Not a Bad Idea
Massaging Your Technique
Writing Dialogue has convinced me that even experienced writers should massage their technique by reading a
good book by an expert -preferably someone who teaches at a credible university like author Tom Chiarella. Like a good
rubdown refreshes cranky old bones, such a habit will rejuvenate your perspective and technique. For beginners, it will
work like essential balm, teaching what even careful reading sometimes fails to disclose.
The reason I am so sure of this is that I had occasion to spruce
up an excerpt from my first novel, This is the Place. Connie
Gotsch, host of a literary program on KSJE, a radio station in the
four corners that includes Connie's "Write On!" that caters
to readers, asked me to read from both my books.
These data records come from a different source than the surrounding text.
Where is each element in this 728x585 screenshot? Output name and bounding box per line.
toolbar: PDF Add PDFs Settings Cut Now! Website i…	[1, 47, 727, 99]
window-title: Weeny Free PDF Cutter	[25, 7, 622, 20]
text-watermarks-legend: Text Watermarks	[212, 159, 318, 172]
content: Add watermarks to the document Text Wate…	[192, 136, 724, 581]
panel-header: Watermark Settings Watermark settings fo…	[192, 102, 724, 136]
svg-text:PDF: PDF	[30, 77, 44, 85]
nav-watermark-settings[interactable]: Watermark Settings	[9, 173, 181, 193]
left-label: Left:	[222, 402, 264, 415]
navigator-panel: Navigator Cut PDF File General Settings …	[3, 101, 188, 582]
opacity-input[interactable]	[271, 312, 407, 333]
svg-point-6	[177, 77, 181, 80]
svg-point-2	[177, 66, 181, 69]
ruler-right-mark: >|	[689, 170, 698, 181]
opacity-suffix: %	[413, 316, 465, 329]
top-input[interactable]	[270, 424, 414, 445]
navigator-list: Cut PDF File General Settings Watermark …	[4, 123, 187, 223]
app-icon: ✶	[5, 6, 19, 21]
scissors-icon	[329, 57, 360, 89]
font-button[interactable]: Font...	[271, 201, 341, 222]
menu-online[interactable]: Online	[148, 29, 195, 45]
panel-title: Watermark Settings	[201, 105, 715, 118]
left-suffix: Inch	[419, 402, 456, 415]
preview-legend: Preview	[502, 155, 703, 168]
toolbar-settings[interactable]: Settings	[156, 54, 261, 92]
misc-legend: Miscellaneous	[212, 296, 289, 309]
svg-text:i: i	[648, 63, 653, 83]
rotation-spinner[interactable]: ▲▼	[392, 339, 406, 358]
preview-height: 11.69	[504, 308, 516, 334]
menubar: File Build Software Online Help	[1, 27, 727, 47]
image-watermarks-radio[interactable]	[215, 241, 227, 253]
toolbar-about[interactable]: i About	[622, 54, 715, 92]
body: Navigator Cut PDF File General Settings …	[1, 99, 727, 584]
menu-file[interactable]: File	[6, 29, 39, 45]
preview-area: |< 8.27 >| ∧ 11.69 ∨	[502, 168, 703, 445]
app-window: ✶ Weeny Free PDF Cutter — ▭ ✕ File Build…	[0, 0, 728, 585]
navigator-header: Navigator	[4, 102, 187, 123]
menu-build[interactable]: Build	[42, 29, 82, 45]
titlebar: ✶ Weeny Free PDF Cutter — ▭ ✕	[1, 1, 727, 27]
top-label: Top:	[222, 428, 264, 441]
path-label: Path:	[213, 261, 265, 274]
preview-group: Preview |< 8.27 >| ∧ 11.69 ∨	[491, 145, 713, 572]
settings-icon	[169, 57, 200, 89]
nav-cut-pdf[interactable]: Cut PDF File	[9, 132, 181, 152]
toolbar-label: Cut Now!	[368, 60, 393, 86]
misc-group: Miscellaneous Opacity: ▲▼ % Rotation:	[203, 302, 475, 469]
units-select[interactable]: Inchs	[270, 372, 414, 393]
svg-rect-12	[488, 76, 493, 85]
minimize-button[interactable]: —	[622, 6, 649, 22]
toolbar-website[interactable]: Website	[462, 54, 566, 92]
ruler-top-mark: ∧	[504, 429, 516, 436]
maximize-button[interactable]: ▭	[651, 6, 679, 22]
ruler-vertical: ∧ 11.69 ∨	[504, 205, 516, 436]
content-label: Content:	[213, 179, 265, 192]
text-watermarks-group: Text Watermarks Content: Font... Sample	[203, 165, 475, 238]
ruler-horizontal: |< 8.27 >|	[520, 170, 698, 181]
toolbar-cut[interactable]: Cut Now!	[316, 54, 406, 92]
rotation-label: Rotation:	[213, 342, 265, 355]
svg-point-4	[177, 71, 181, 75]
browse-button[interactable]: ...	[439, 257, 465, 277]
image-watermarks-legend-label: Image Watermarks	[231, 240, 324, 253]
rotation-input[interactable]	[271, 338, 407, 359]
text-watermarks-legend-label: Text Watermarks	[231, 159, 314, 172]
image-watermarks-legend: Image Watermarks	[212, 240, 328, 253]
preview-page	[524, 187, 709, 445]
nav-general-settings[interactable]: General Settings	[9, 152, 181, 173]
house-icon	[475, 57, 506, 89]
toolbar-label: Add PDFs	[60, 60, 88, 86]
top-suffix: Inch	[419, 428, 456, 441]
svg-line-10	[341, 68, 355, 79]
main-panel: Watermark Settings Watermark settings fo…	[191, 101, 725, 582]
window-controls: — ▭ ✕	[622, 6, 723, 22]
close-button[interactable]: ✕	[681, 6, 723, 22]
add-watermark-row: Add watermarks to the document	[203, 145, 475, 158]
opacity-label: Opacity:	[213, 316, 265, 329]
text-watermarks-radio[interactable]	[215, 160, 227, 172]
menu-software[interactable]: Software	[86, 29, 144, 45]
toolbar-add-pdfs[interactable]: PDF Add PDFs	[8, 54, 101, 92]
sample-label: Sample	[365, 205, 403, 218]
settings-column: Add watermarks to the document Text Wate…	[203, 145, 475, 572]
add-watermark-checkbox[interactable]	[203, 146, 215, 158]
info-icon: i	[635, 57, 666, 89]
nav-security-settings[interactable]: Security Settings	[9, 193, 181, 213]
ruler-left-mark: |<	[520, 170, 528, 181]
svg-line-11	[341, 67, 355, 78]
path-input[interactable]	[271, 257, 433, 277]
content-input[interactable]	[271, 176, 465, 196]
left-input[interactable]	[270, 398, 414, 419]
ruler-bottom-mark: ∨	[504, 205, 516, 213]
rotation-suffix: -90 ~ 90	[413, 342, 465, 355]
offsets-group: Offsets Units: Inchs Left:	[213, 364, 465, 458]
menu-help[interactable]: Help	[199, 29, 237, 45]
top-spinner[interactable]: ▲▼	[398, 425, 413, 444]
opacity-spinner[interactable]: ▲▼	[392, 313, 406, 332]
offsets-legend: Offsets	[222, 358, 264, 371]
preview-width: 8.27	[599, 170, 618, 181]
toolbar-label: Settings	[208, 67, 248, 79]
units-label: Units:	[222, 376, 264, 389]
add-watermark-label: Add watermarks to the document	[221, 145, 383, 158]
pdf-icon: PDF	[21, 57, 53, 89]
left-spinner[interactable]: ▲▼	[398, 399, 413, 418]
It reminded me
of the days when the whole world tuned in to drama, a la "The Haunting
Hour" and "Fibber McGee and Molly." I decided the chapter should
be trimmed so it would entertain in the same way that these programs
had in the Golden Age of Radio.
I had just read Writing Dialogue and was surprised at how many changes I made in my already-published dialogue
as I was trimming the excerpt. Before reading Chiarella's book, I was convinced that it wouldn’t teach me much. I’ve
studied long and hard -done my homework. That turned out to be hubris. The changes I made were subtle, to be sure, but
I tweaked in ways that would not have been possible without Chiarella’s insight.
Since that experience, I have made Writing Dialogue a staple on the reading lists I hand out to the students
in my classes at UCLA, for Chiarella covers everything from grammar and the punctuation of dialogue to listening. He is
most valuable when he dissects dialogue and paints pictures of whole new ways to hear it before one begins to write it.
He even includes tips like having characters interrupt themselves, back up and repeat, and suggests ways this can be
used to better characterization.
Writers should not borrow this book from the library. It will be better read, dog-tagged, underlined, and sitting
on their desks where they can reach for a kind of writing-massage on a moment’s notice.